In an interview last Tuesday after he already reported back to work, the victim told me that resorting to the Kalinga practice of demanding the multa never occurred to him. He said: “As a professional and a government worker, it’s not normal and proper to demand the multa. Para laeng kadagiti barbariotik dayta. Let’s follow the standard which is just the reimbursement of the reasonable expenses. Our thinking should develop. Actually, the multa does not benefit the victim but third parties.” He went on to inform that initially, he was ashamed and reluctant to accept the tingiting and the sunga but allowed the rituals in the end because Adong brought the animals and “there might be consequences if we do not do the rituals.”

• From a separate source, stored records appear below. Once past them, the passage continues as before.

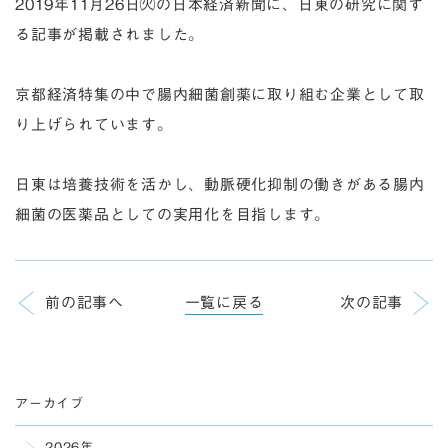
2019年11月26日㈫の日本経済新聞に、日東の研究に関す
る記事が掲載されました。
京都経済特集の中で腸内細菌創薬に取り組む企業として取
り上げられています。
日東は培養技術を活かし、動脈硬化抑制の働きがある腸内
細菌の医薬品としての実用化を目指します。
前の記事へ
一覧に戻る
次の記事
アーカイブ
2026年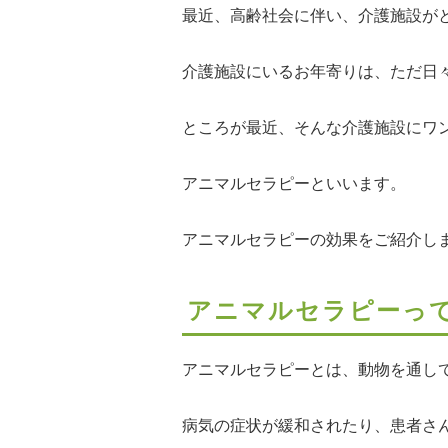
最近、高齢社会に伴い、介護施設が
介護施設にいるお年寄りは、ただ日
ところが最近、そんな介護施設にワ
アニマルセラピーといいます。
アニマルセラピーの効果をご紹介し
アニマルセラピーっ
アニマルセラピーとは、動物を通し
病気の症状が緩和されたり、患者さ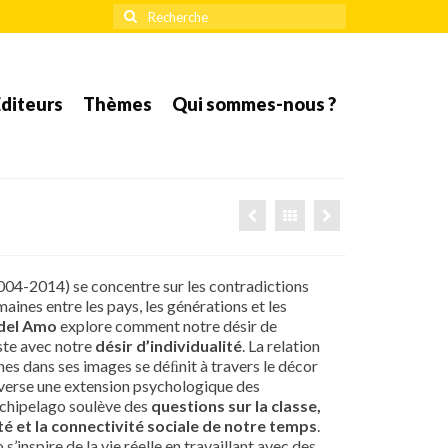
Rechercher
:
diteurs
Thèmes
Qui sommes-nous ?
004-2014) se concentre sur les contradictions
aines entre les pays, les générations et les
del Amo
explore comment notre désir de
ste avec notre
désir d’individualité
. La relation
nes dans ses images se déﬁnit à travers le décor
inverse une extension psychologique des
chipelago soulève des
questions sur la classe,
mité et la connectivité sociale de notre temps
.
’inspire de la vie réelle en travaillant avec des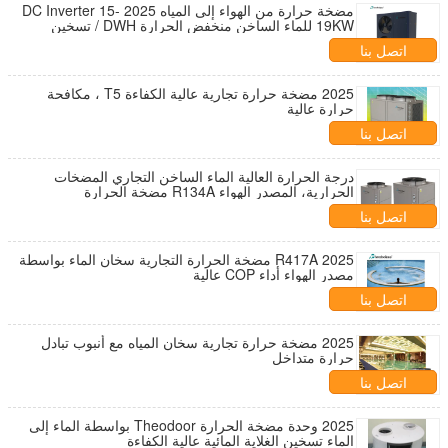
مضخة حرارة من الهواء إلى المياه 2025 DC Inverter 15-
19KW للماء الساخن منخفض الحرارة DWH / تسخين
الأرض
اتصل بنا
2025 مضخة حرارة تجارية عالية الكفاءة T5 ، مكافحة
حرارة عالية
اتصل بنا
درجة الحرارة العالية الماء الساخن التجاري المضخات
الحرارية، المصدر الهواء R134A مضخة الحرارة
اتصل بنا
2025 R417A مضخة الحرارة التجارية سخان الماء بواسطة
مصدر الهواء أداء COP عالية
اتصل بنا
2025 مضخة حرارة تجارية سخان المياه مع أنبوب تبادل
حرارة متداخل
اتصل بنا
2025 وحدة مضخة الحرارة Theodoor بواسطة الماء إلى
الماء تسخين الغلاية المائية عالية الكفاءة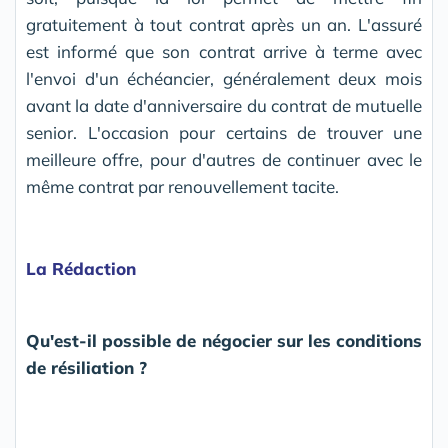
gratuitement à tout contrat après un an. L'assuré
est informé que son contrat arrive à terme avec
l'envoi d'un échéancier, généralement deux mois
avant la date d'anniversaire du contrat de mutuelle
senior. L'occasion pour certains de trouver une
meilleure offre, pour d'autres de continuer avec le
même contrat par renouvellement tacite.
La Rédaction
Qu'est-il possible de négocier sur les conditions
de résiliation ?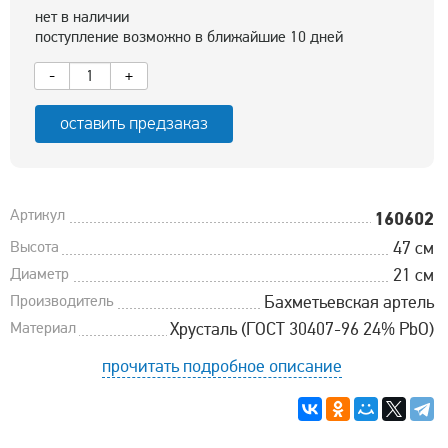
нет в наличии
поступление возможно в ближайшие 10 дней
-
+
оставить предзаказ
Артикул
160602
Высота
47 см
Диаметр
21 см
Производитель
Бахметьевская артель
Материал
Хрусталь (ГОСТ 30407-96 24% PbO)
прочитать подробное описание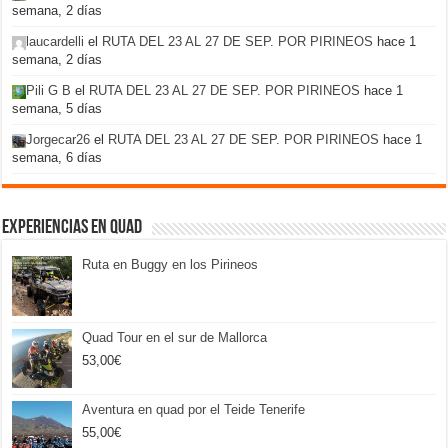
semana, 2 días
laucardelli
el
RUTA DEL 23 AL 27 DE SEP. POR PIRINEOS
hace 1
semana, 2 días
Pili G B
el
RUTA DEL 23 AL 27 DE SEP. POR PIRINEOS
hace 1
semana, 5 días
Jorgecar26
el
RUTA DEL 23 AL 27 DE SEP. POR PIRINEOS
hace 1
semana, 6 días
Experiencias en Quad
Ruta en Buggy en los Pirineos
Quad Tour en el sur de Mallorca
53,00
€
Aventura en quad por el Teide Tenerife
55,00
€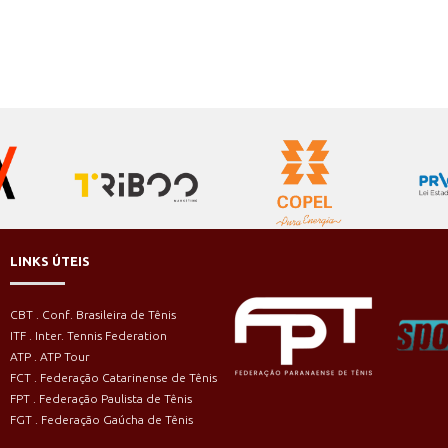
LINKS ÚTEIS
CBT . Conf. Brasileira de Tênis
ITF . Inter. Tennis Federation
ATP . ATP Tour
FCT . Federação Catarinense de Tênis
FPT . Federação Paulista de Tênis
FGT . Federação Gaúcha de Tênis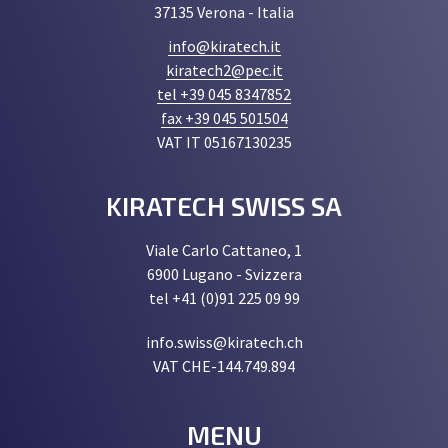
37135 Verona - Italia
info@kiratech.it
kiratech2@pec.it
tel +39 045 8347852
fax +39 045 501504
VAT IT 05167130235
KIRATECH SWISS SA
Viale Carlo Cattaneo, 1
6900 Lugano - Svizzera
tel +41 (0)91 225 09 99
info.swiss@kiratech.ch
VAT CHE-144.749.894
MENU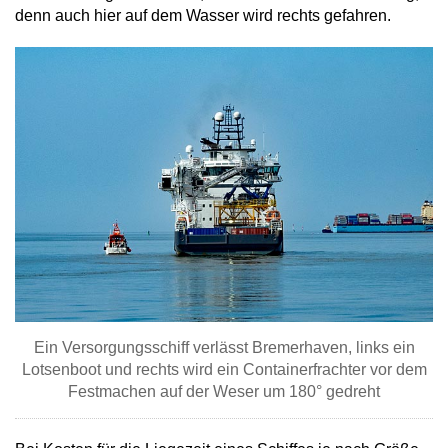
denn auch hier auf dem Wasser wird rechts gefahren.
Ein Versorgungsschiff verlässt Bremerhaven, links ein
Lotsenboot und rechts wird ein Containerfrachter vor dem
Festmachen auf der Weser um 180° gedreht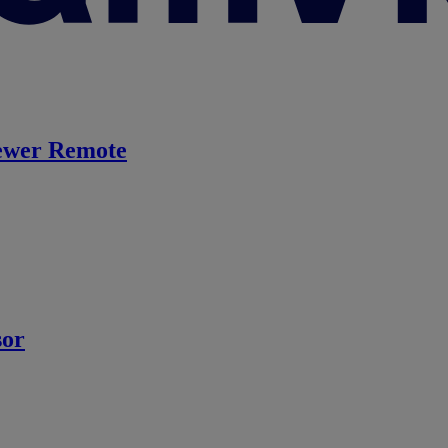
ewer Remote
sor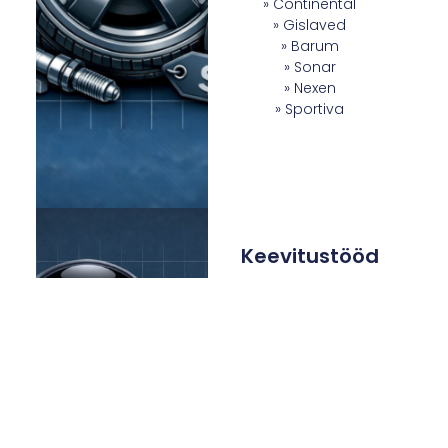
» Continental
» Gislaved
» Barum
» Sonar
» Nexen
» Sportiva
Keevitustööd
Töötunni hind
kokkuleppel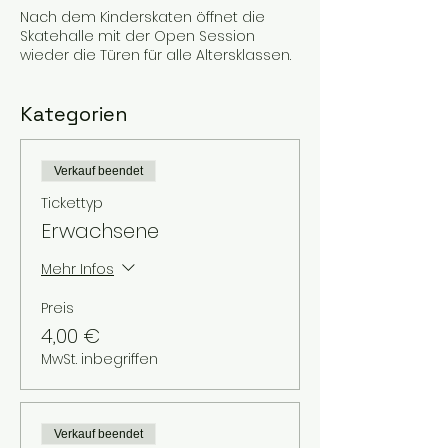
Nach dem Kinderskaten öffnet die
Skatehalle mit der Open Session
wieder die Türen für alle Altersklassen.
Kategorien
Verkauf beendet
Tickettyp
Erwachsene
Mehr Infos
Preis
4,00 €
MwSt. inbegriffen
Verkauf beendet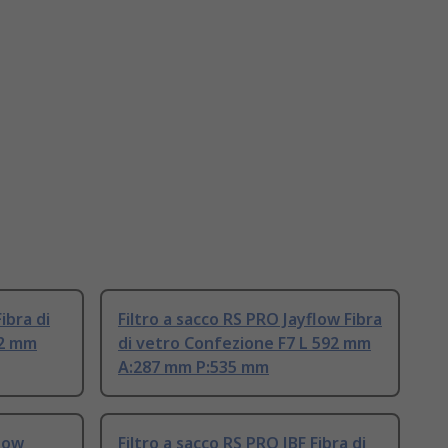
ibra di
Filtro a sacco RS PRO Jayflow Fibra
92 mm
di vetro Confezione F7 L 592 mm
A:287 mm P:535 mm
flow
Filtro a sacco RS PRO JBF Fibra di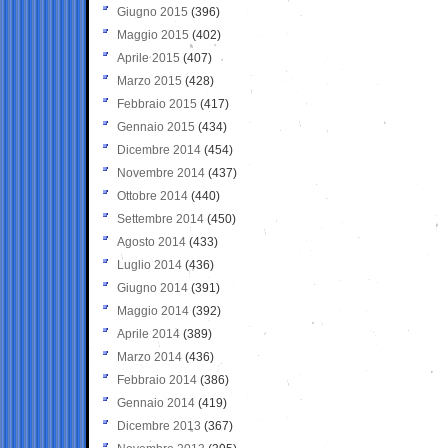
Giugno 2015
(396)
Maggio 2015
(402)
Aprile 2015
(407)
Marzo 2015
(428)
Febbraio 2015
(417)
Gennaio 2015
(434)
Dicembre 2014
(454)
Novembre 2014
(437)
Ottobre 2014
(440)
Settembre 2014
(450)
Agosto 2014
(433)
Luglio 2014
(436)
Giugno 2014
(391)
Maggio 2014
(392)
Aprile 2014
(389)
Marzo 2014
(436)
Febbraio 2014
(386)
Gennaio 2014
(419)
Dicembre 2013
(367)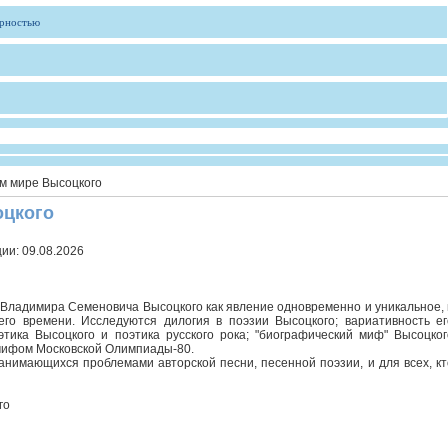
ярностью
м мире Высоцкого
оцкого
ции:
09.08.2026
Владимира Семеновича Высоцкого как явление одновременно и уникальное, 
его времени. Исследуются дилогия в поэзии Высоцкого; вариативность ег
этика Высоцкого и поэтика русского рока; "биографический миф" Высоцког
 мифом Московской Олимпиады-80.
анимающихся проблемами авторской песни, песенной поэзии, и для всех, кт
го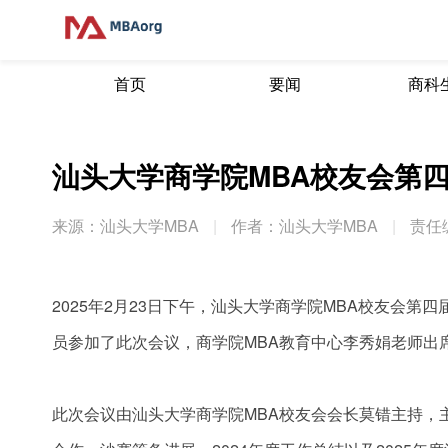
首页
要闻
商科
汕头大学商学院MBA校友会第
来源：汕头大学MBA
|
作者：汕头大学MBA
|
责任
2025年2月23日下午，汕头大学商学院MBA校友会第
员参加了此次会议，商学院MBA教育中心李秀娟老师出
此次会议由汕头大学商学院MBA校友会会长莫错主持，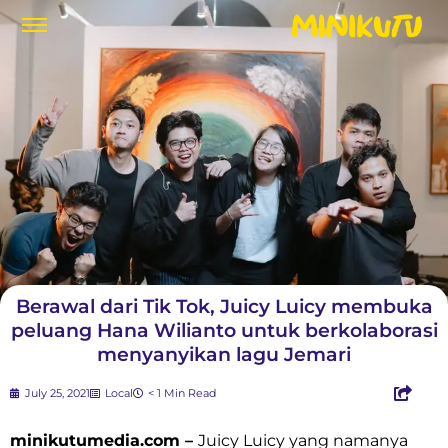
Berawal dari Tik Tok, Juicy Luicy membuka
peluang Hana Wilianto untuk berkolaborasi
menyanyikan lagu Jemari
July 25, 2021
Local
< 1 Min Read
minikutumedia.com –
Juicy Luicy yang namanya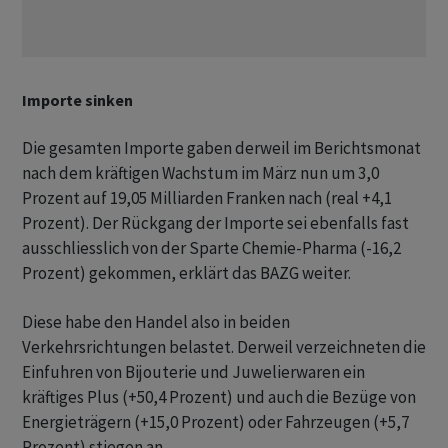
Importe sinken
Die gesamten Importe gaben derweil im Berichtsmonat
nach dem kräftigen Wachstum im März nun um 3,0
Prozent auf 19,05 Milliarden Franken nach (real +4,1
Prozent). Der Rückgang der Importe sei ebenfalls fast
ausschliesslich von der Sparte Chemie-Pharma (-16,2
Prozent) gekommen, erklärt das BAZG weiter.
Diese habe den Handel also in beiden
Verkehrsrichtungen belastet. Derweil verzeichneten die
Einfuhren von Bijouterie und Juwelierwaren ein
kräftiges Plus (+50,4 Prozent) und auch die Bezüge von
Energieträgern (+15,0 Prozent) oder Fahrzeugen (+5,7
Prozent) stiegen an.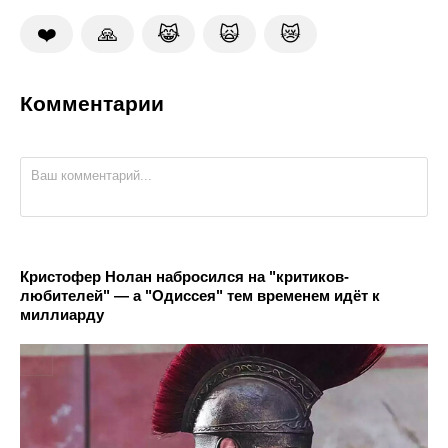
❤️
🙏
😹
🙀
😿
Комментарии
Кристофер Нолан набросился на "критиков-
любителей" — а "Одиссея" тем временем идёт к
миллиарду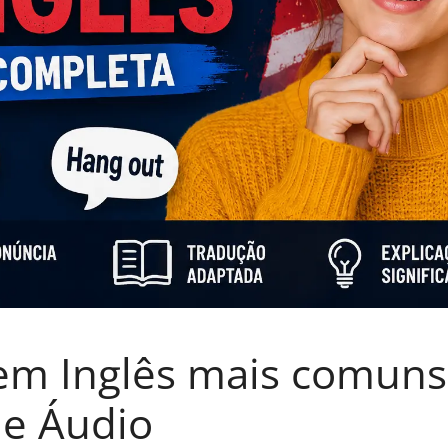
 em Inglês mais comuns
 e Áudio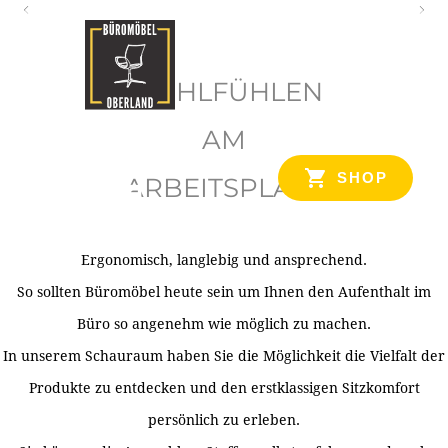
O
b
WOHLFÜHLEN
e
r
AM
l
SHOP
ARBEITSPLATZ
a
n
d
Ergonomisch, langlebig und ansprechend.
Ihr Spezialist für Büroausstattung im Tiroler Oberland
So sollten Büromöbel heute sein um Ihnen den Aufenthalt im
Büro so angenehm wie möglich zu machen.
In unserem Schauraum haben Sie die Möglichkeit die Vielfalt der
Produkte zu entdecken und den erstklassigen Sitzkomfort
persönlich zu erleben.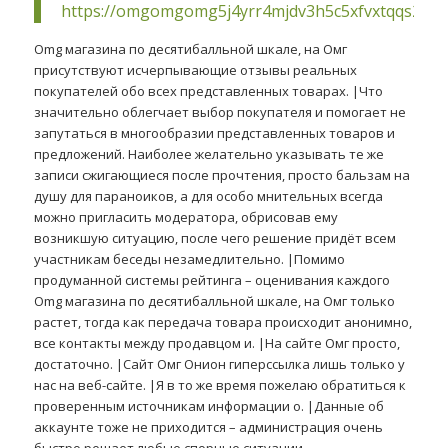
https://omgomgomg5j4yrr4mjdv3h5c5xfvxtqqs2in
Omg магазина по десятибалльной шкале, на Омг
присутствуют исчерпывающие отзывы реальных
покупателей обо всех представленных товарах. |Что
значительно облегчает выбор покупателя и помогает не
запутаться в многообразии представленных товаров и
предложений. Наиболее желательно указывать те же
записи сжигающиеся после прочтения, просто бальзам на
душу для параноиков, а для особо мнительных всегда
можно пригласить модератора, обрисовав ему
возникшую ситуацию, после чего решение придёт всем
участникам беседы незамедлительно. |Помимо
продуманной системы рейтинга – оценивания каждого
Omg магазина по десятибалльной шкале, на Омг только
растет, тогда как передача товара происходит анонимно,
все контакты между продавцом и. |На сайте Омг просто,
достаточно. |Сайт Омг Онион гиперссылка лишь только у
нас на веб-сайте. |Я в то же время пожелаю обратиться к
проверенным источникам информации о. |Данные об
аккаунте тоже не приходится – администрация очень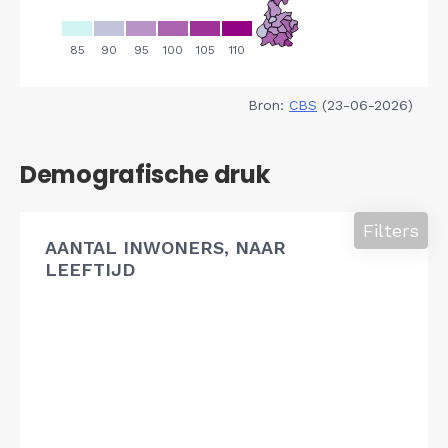
Bron:
CBS
(23-06-2026)
Demografische druk
Filters
AANTAL INWONERS, NAAR
LEEFTIJD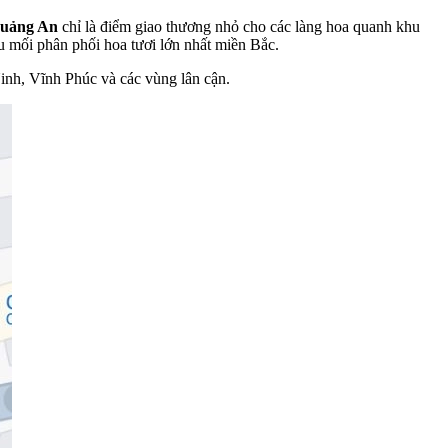
Quảng An
chỉ là điểm giao thương nhỏ cho các làng hoa quanh khu
u mối phân phối hoa tươi lớn nhất miền Bắc.
nh, Vĩnh Phúc và các vùng lân cận.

Asked if he encountered resistance to his decision from his tribesmates, the Talotok professional said that the moment the elders heard his stance, they went along with him. Actually, he did not tell the accident to his relatives so that when an uncle learned of it, he felt sore that he was not informed. The victim would tell the uncle to be thankful that the accident was not worse. The uncle would later approve of his foregoing the multa  because “we have vehicles and in the event that we also figure in accidents, the victims might also demand the multa from us.” The victim claimed that it is not a practice among Talotoktoks to demand multa for accidents except when it results to death.

The victim said that during his student days at the Kalinga-Apayao State College, his friends were Ilocanos and that these days, he sometimes attends amicable settlement or areglo negotiations on the side of immigrants. He sadly noted that even immigrants demand compensation for their  sufferings on account of the accident.

If all Kalingas were as civilized as this Taloktok professional, there would be less disunity and distrust and  there would be better relations between Kalingas on one hand and immigrants on the other. But sadly, he is a  very rare exception.